Open-access O Potencial Evocado Auditivo com estímulo de fala pode ser uma ferramenta útil na prática clínica?

RESUMO

Objetivo:  Discutir a aplicabilidade clínica do Potencial Evocado Auditivo com Estímulo de Fala (PEATEf) no auxílio à identificação dos transtornos do processamento auditivo.

Métodos  : Foram selecionados os prontuários de 27 crianças e adolescentes, com idade entre sete e 15 anos, que apresentaram alteração no PEATEf. Foram levantados os dados referentes à avaliação comportamental do processamento auditivo desses indivíduos.

Resultados:  Observou-se que das 27 crianças com PEATEf alterado, 23 também apresentaram alteração de processamento auditivo. A partir dessa amostra, foi possível apontar probabilidade de 85,15% em observar avaliação comportamental do processamento auditivo alterada em uma criança que apresentou PEATEf também alterado.

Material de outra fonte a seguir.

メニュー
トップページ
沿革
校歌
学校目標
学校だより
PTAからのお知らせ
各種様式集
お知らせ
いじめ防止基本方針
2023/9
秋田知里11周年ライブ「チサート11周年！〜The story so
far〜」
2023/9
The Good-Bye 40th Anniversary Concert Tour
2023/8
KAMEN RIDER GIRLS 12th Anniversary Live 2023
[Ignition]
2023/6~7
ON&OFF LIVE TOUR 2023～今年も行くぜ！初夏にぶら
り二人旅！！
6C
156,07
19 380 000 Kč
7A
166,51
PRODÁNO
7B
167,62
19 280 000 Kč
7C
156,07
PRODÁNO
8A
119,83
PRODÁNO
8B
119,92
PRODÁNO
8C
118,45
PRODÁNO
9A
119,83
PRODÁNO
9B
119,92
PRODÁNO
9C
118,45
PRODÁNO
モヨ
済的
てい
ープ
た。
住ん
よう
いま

Conclusão:  Sugere-se que o PEATEf pode ser utilizado na prática clínica como uma ferramenta importante no diagnóstico do Transtorno do Processamento Auditivo, uma vez que neste estudo uma alteração do PEATEf quase sempre representou, também, uma alteração nos resultados da avaliação comportamental do processamento auditivo, portanto pode ser utilizado para obter informações acerca da percepção dos sons da fala em crianças menores de sete anos ou de difícil avaliação comportamental.

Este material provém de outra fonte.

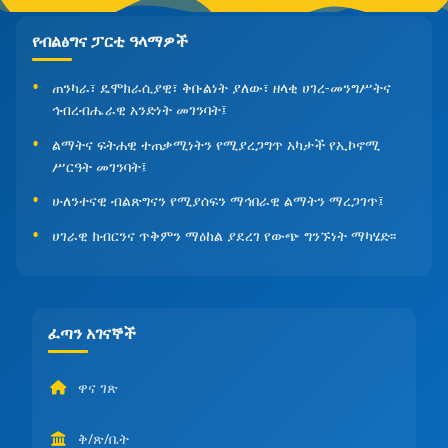
የብልፅግና ፓርቲ ዓላማዎች
ጠንካራ፣ ዴሞክራሲያዊ፣ ቅቡልነት ያለው፣ ዘላቂ ሀገረ-መንግሥትና
ኅብረብሔራዊ አንድነት መገንባት፤
ልማትና ፍትሐዊ ተጠቃሚነትን የሚያረጋግጥ አካታች የኢኮኖሚ
ሥርዓት መገንባት፤
ሁለንተናዊ ብልጽግናን የሚያሰፍን ማኅበራዊ ልማትን ማረጋገጥ፤
ሀገራዊ ክብርንና ጥቅምን ማዕከል ያደረገ የውጭ ግንኙነት ማካሄድ፡፡
ፈጣን አገናኞች
ዋና ገጽ
ቅ/ጽ/ቤት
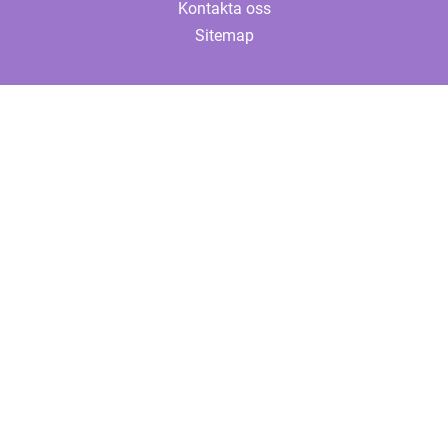
Kontakta oss
Sitemap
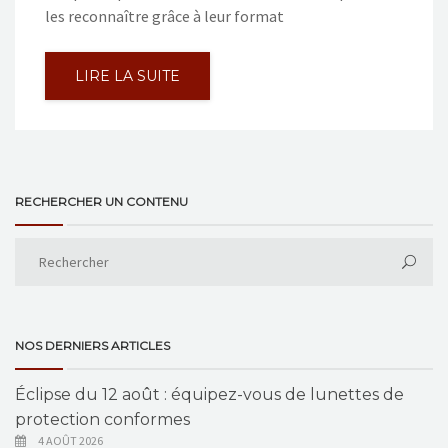
les reconnaître grâce à leur format
LIRE LA SUITE
RECHERCHER UN CONTENU
NOS DERNIERS ARTICLES
Éclipse du 12 août : équipez-vous de lunettes de
protection conformes
4 AOÛT 2026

Descritores: Potenciais Evocados Auditivos; Vias Auditivas; Transtornos da Percepção Auditiva; Eletrofisiologia; Criança.

ABSTRACT

Purpose  : To discuss the clinical applicability of the speech-evoked Auditory Brainstem Response (speech-evoked ABR) to help identifying auditory processing disorders.

Methods  : We analyzed the records of 27 children and adolescents, aged between seven and 15, who presented abnormal speech-evoked ABR. Then, the data from the behavioral auditory processing evaluation of these individuals were surveyed.

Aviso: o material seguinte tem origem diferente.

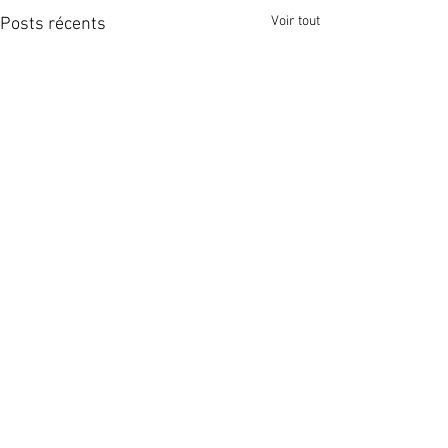
Voir tout
Posts récents
Commentaires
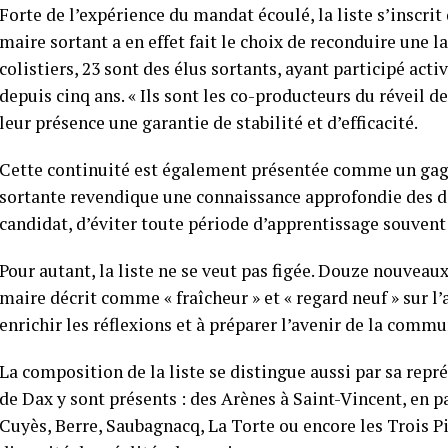
Forte de l’expérience du mandat écoulé, la liste s’inscri
maire sortant a en effet fait le choix de reconduire une la
colistiers, 23 sont des élus sortants, ayant participé ac
depuis cinq ans. « Ils sont les co-producteurs du réveil d
leur présence une garantie de stabilité et d’efficacité.
Cette continuité est également présentée comme un gag
sortante revendique une connaissance approfondie des d
candidat, d’éviter toute période d’apprentissage souvent 
Pour autant, la liste ne se veut pas figée. Douze nouveaux
maire décrit comme « fraîcheur » et « regard neuf » sur l’
enrichir les réflexions et à préparer l’avenir de la commu
La composition de la liste se distingue aussi par sa repré
de Dax y sont présents : des Arènes à Saint-Vincent, en pa
Cuyès, Berre, Saubagnacq, La Torte ou encore les Trois Pi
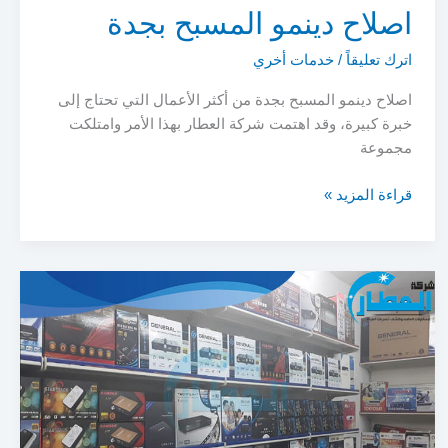
اصلاح دينمو المسبح بجدة
اترك تعليقاً
/
خدمات أخري
اصلاح دينمو المسبح بجدة من أكثر الأعمال التي تحتاج إلى
خبرة كبيرة، وقد اهتمت شركة العطار بهذا الأمر وامتلكت
مجموعة
اصلاح
قراءة المزيد »
دينمو
المسبح
بجدة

Results  : It was observed that, among the 27 children with abnormal speech-evoked ABR, 23 also had auditory processing disorders. Therefore, from this sample, an 85.15% probability of observing abnormal behavioral assessment of auditory processing in a child who presented abnormal speech-evoked ABR was obtained.

Conclusion  : It is argued that the speech-evoked ABR can be used in clinical practice as an important aid tool in the diagnosis of auditory processing disorder, because, in this study, an abnormal speech-evoked ABR usually represented a deficit in the results of behavioral assessment of auditory processing. Thus, it can be used to obtain information about the perception of speech sounds in children under seven years or with challenging behavioral assessment.

Keywords: Evoked Potentials Auditory; Auditory Pathways; Auditory Perceptual Disorders; Electrophysiology; Child.

INTRODUÇÃO

Há aproximadamente 35 anos, Greenberg1 apresentou à comunidade científica o primeiro estudo utilizando a fala como estímulo no potencial evocado auditivo de tronco encefálico (PEATEf), demonstrando que informações acústicas específicas dos sons de fala são codificadas pelo PEATE com grande precisão. No Brasil, o PEATEf tem sido estudado há cerca uma década, ainda com poucas publicações2 3 4 5 6.

Pesquisadores têm procurado estabelecer critérios de normalidade confiáveis para os parâmetros de resposta do PEATEf7 8 9 10, uma vez que esse potencial é capaz de representar as propriedades acústicas do estímulo, ou seja os formantes da fala são fielmente preservados na resposta do tronco encefálico8, sendo que a alteração nessa resposta pode representar alteração na percepção das características da fala.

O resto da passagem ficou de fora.